WHAT THIS TASK INVOLVES: Output exactly the lines from the one with "Governance and Global" through the last line of the data below, both included, and nothing more.

MATERIAL SUPPLIED:
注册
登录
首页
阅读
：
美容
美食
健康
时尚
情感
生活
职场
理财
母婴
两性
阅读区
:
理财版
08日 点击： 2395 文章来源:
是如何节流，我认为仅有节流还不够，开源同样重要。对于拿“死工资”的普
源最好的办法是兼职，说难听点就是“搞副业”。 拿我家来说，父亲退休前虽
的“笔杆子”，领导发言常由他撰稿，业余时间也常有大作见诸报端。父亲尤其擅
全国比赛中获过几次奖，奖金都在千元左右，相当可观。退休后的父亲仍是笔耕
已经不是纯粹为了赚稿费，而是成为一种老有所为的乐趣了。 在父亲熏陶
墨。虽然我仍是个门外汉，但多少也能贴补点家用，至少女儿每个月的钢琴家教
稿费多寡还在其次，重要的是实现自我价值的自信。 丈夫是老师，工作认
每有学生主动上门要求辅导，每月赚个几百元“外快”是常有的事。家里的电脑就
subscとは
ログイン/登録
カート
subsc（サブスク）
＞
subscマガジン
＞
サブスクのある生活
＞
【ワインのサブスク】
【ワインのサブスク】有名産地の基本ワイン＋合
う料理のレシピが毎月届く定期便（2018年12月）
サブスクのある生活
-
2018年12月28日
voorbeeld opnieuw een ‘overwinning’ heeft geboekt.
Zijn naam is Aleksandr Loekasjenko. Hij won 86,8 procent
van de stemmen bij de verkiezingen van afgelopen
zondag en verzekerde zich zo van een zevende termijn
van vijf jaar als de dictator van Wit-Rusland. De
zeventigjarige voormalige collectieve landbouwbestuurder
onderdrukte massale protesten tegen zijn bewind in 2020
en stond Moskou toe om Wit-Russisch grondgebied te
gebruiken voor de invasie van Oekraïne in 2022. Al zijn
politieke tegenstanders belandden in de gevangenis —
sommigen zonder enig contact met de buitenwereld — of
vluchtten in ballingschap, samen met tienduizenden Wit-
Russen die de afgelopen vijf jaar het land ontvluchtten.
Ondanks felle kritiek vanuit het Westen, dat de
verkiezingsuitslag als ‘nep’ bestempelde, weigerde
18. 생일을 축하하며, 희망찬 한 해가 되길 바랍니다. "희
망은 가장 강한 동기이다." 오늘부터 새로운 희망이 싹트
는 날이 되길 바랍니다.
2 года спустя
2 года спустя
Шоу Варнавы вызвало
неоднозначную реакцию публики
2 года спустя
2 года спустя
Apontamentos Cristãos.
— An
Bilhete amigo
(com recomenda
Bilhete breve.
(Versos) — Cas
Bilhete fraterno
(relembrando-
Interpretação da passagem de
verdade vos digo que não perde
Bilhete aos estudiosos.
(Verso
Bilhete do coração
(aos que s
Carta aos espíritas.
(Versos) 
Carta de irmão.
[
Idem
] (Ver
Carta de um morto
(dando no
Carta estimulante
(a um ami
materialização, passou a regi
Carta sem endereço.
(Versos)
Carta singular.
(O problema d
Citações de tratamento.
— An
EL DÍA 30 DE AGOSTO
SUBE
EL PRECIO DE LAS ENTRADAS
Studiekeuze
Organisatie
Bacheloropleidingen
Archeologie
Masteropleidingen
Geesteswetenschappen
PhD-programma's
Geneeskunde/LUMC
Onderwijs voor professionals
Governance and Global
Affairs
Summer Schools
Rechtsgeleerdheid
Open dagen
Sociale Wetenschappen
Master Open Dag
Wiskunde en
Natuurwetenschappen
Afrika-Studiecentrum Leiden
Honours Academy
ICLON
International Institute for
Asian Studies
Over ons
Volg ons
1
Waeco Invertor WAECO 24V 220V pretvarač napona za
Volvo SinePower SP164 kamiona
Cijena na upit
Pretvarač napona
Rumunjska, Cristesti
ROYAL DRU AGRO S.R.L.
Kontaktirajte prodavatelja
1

PROBLEM SOLUTION:
Governance and Global
Affairs
Summer Schools
Rechtsgeleerdheid
Open dagen
Sociale Wetenschappen
Master Open Dag
Wiskunde en
Natuurwetenschappen
Afrika-Studiecentrum Leiden
Honours Academy
ICLON
International Institute for
Asian Studies
Over ons
Volg ons
1
Waeco Invertor WAECO 24V 220V pretvarač napona za
Volvo SinePower SP164 kamiona
Cijena na upit
Pretvarač napona
Rumunjska, Cristesti
ROYAL DRU AGRO S.R.L.
Kontaktirajte prodavatelja
1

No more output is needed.